I foolishly made a comment on Facebook the other day, to the effect that I used to love the Pern books, but couldn't enjoy them any longer, because [reasons.] This ticked off a bunch of Pern fans. Which was my fault; I shouldn't have made a negative comment on an "I love Pern!" post. (
slaymesoftly, I'm really sorry.) I decided that trying to explain why I thought the Infamous Tent Peg Interview was believable even though it wasn't corroborated, and how even if the fan who reported it was lying through his teeth, there was more than enough well-documented gender-and-class-and-sexuality-related stuff in Anne McCaffery's work to make me itchy regardless, was not a hill I wanted to die on (particularly in someone else's space.) So I made a vague and hopefully polite "YMMV" response and exited stage right.

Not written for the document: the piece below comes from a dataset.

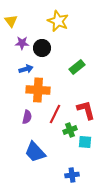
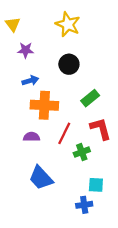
black circle: (42, 48) -> (69, 64), moved
green rectangle: (77, 67) -> (90, 98), moved
purple semicircle: (27, 117) -> (31, 137), turned -104
cyan square: (85, 142) -> (96, 185), moved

One of the people who found my comment annoying responded with the double whammy of "Lol who gets upset about a ~fantasy~ series?" and "Lol the books are ~of their time!~ If you think Pern is bad, you should read Heinlein!" While the first one makes me roll my eyes, it's the second one I want to talk about. As it happens, I have read Heinlein, and Asimov, and Clarke, and Smith, etc., not to mention quite a lot of even older non-SF fiction. I'm very familiar with putting books and authors into the context of the time in which they were written. It's why I can still enjoy 90% of the original Doctor Doolittle Books despite some pretty appalling-by-today's-standards racism, but I can't enjoy Albert Payson Terhune's dog stories, which were written at about the same time, and also contain appalling-by-today's-standards racism. The difference is, Hugh Lofting was trying to write sympathetic, heroic non-white characters, who were invaluable friends and allies of the main character. Terhune was writing villains who were villains because they were lower-class and non-white. By today's standards, they both produced awful stereotypical caricatures, but the intent of the two authors could not have been farther apart. Both authors were "of their time." But there's a huge variation in people who are "of their time." There's a huge variation in readers as well. Just because I can stomach a particular book doesn't mean that everyone can or should have to.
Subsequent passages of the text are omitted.